• **Your assignment**
Drop the pictures and extract exactly the lines from the one that contains "supplémentaires (selon modèles)" through the end of the material.
*** Opening Data excerpts ***
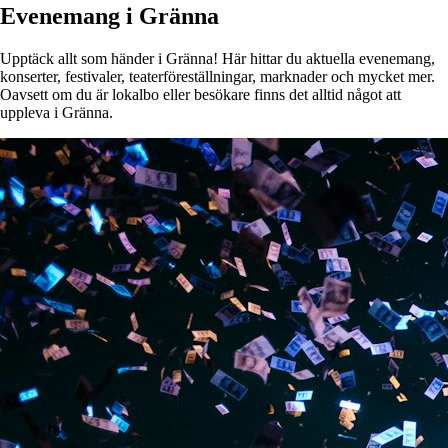
Evenemang i Gränna
Upptäck allt som händer i Gränna! Här hittar du aktuella evenemang,
konserter, festivaler, teaterföreställningar, marknader och mycket mer.
Oavsett om du är lokalbo eller besökare finns det alltid något att
uppleva i Gränna.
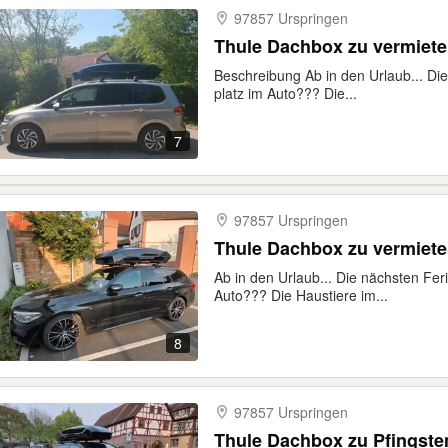
97857 Urspringen
Thule Dachbox zu vermiet
Beschreibung Ab in den Urlaub... Di
platz im Auto??? Die...
7
97857 Urspringen
Thule Dachbox zu vermiet
Ab in den Urlaub... Die nächsten Fer
Auto??? Die Haustiere im...
8
97857 Urspringen
Thule Dachbox zu Pfingste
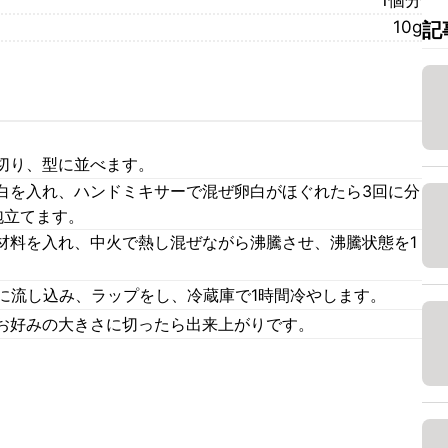
1個分
10g
記
切り、型に並べます。
白を入れ、ハンドミキサーで混ぜ卵白がほぐれたら3回に分
泡立てます。
材料を入れ、中火で熱し混ぜながら沸騰させ、沸騰状態を1
1に流し込み、ラップをし、冷蔵庫で1時間冷やします。
お好みの大きさに切ったら出来上がりです。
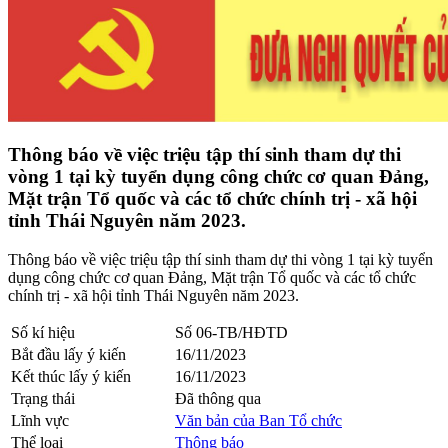
Thông báo về việc triệu tập thí sinh tham dự thi
vòng 1 tại kỳ tuyển dụng công chức cơ quan Đảng,
Mặt trận Tổ quốc và các tổ chức chính trị - xã hội
tỉnh Thái Nguyên năm 2023.
Thông báo về việc triệu tập thí sinh tham dự thi vòng 1 tại kỳ tuyển
dụng công chức cơ quan Đảng, Mặt trận Tổ quốc và các tổ chức
chính trị - xã hội tỉnh Thái Nguyên năm 2023.
Số kí hiệu
Số 06-TB/HĐTD
Bắt đầu lấy ý kiến
16/11/2023
Kết thúc lấy ý kiến
16/11/2023
Trạng thái
Đã thông qua
Lĩnh vực
Văn bản của Ban Tổ chức
Thể loại
Thông báo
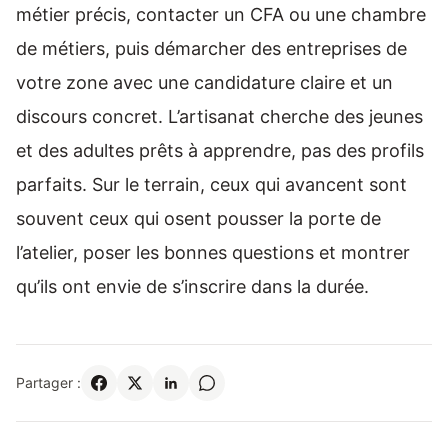
métier précis, contacter un CFA ou une chambre
de métiers, puis démarcher des entreprises de
votre zone avec une candidature claire et un
discours concret. L’artisanat cherche des jeunes
et des adultes prêts à apprendre, pas des profils
parfaits. Sur le terrain, ceux qui avancent sont
souvent ceux qui osent pousser la porte de
l’atelier, poser les bonnes questions et montrer
qu’ils ont envie de s’inscrire dans la durée.
Partager :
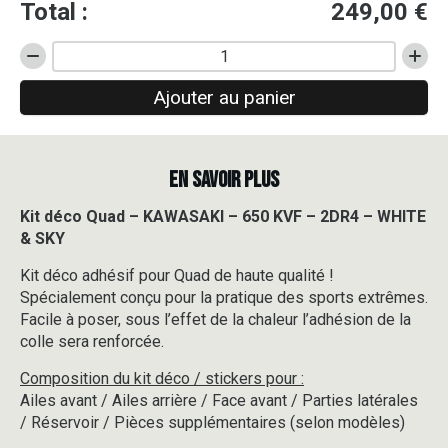
Total :
249,00
€
quantité
de
Ajouter au panier
Kit
déco
Quad
-
EN SAVOIR PLUS
KAWASAKI
-
650
Kit déco Quad – KAWASAKI – 650 KVF – 2DR4 – WHITE
KVF
& SKY
-
2DR4
Kit déco adhésif pour Quad de haute qualité !
-
Spécialement conçu pour la pratique des sports extrêmes.
WHITE
Facile à poser, sous l’effet de la chaleur l’adhésion de la
&
colle sera renforcée.
SKY
Composition du kit déco / stickers pour :
Ailes avant / Ailes arrière / Face avant / Parties latérales
/ Réservoir / Pièces supplémentaires (selon modèles)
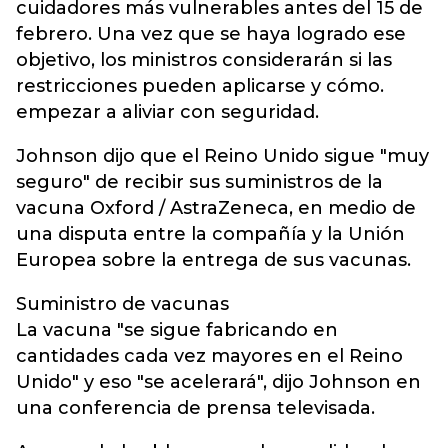
cuidadores más vulnerables antes del 15 de
febrero. Una vez que se haya logrado ese
objetivo, los ministros considerarán si las
restricciones pueden aplicarse y cómo.
empezar a aliviar con seguridad.
Johnson dijo que el Reino Unido sigue "muy
seguro" de recibir sus suministros de la
vacuna Oxford / AstraZeneca, en medio de
una disputa entre la compañía y la Unión
Europea sobre la entrega de sus vacunas.
Suministro de vacunas
La vacuna "se sigue fabricando en
cantidades cada vez mayores en el Reino
Unido" y eso "se acelerará", dijo Johnson en
una conferencia de prensa televisada.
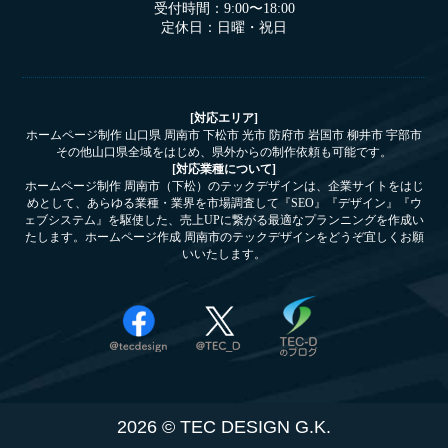
受付時間：9:00〜18:00
定休日：日曜・祝日
[対応エリア]
ホームページ制作 山口県 周南市 下松市 光市 防府市 岩国市 柳井市 宇部市
その他山口県全域をはじめ、県外からの制作依頼も可能です。
[対応業種について]
ホームページ制作 周南市（下松）のテックデザインは、企業サイトをはじ
めとして、あらゆる業種・業界を市場調査して『SEO』『デザイン』『ウ
ェブシステム』を駆使した、売上UPに繋がる最適なプランニングを作成い
たします。ホームページ作成 周南市のテックデザインをどうぞ宜しくお願
いいたします。
2026 © TEC DESIGN G.K.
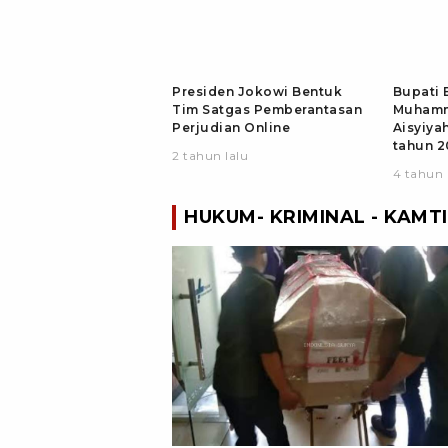
Presiden Jokowi Bentuk
Bupati 
Tim Satgas Pemberantasan
Muhamm
Perjudian Online
Aisyiyah
tahun 2
2 tahun lalu
4 tahun 
HUKUM- KRIMINAL - KAMT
*** Closing Data excerpts ***
• **Answer below**
/ Réservoir / Pièces supplémentaires (selon modèles)
cuidadores más vulnerables antes del 15 de
febrero. Una vez que se haya logrado ese
objetivo, los ministros considerarán si las
restricciones pueden aplicarse y cómo.
empezar a aliviar con seguridad.
Johnson dijo que el Reino Unido sigue "muy
seguro" de recibir sus suministros de la
vacuna Oxford / AstraZeneca, en medio de
una disputa entre la compañía y la Unión
Europea sobre la entrega de sus vacunas.
Suministro de vacunas
La vacuna "se sigue fabricando en
cantidades cada vez mayores en el Reino
Unido" y eso "se acelerará", dijo Johnson en
una conferencia de prensa televisada.
受付時間：9:00〜18:00
定休日：日曜・祝日
[対応エリア]
ホームページ制作 山口県 周南市 下松市 光市 防府市 岩国市 柳井市 宇部市
その他山口県全域をはじめ、県外からの制作依頼も可能です。
[対応業種について]
ホームページ制作 周南市（下松）のテックデザインは、企業サイトをはじ
めとして、あらゆる業種・業界を市場調査して『SEO』『デザイン』『ウ
ェブシステム』を駆使した、売上UPに繋がる最適なプランニングを作成い
たします。ホームページ作成 周南市のテックデザインをどうぞ宜しくお願
いいたします。
2026 © TEC DESIGN G.K.
Presiden Jokowi Bentuk
Bupati 
Tim Satgas Pemberantasan
Muhamm
Perjudian Online
Aisyiyah
tahun 2
2 tahun lalu
4 tahun 
HUKUM- KRIMINAL - KAMT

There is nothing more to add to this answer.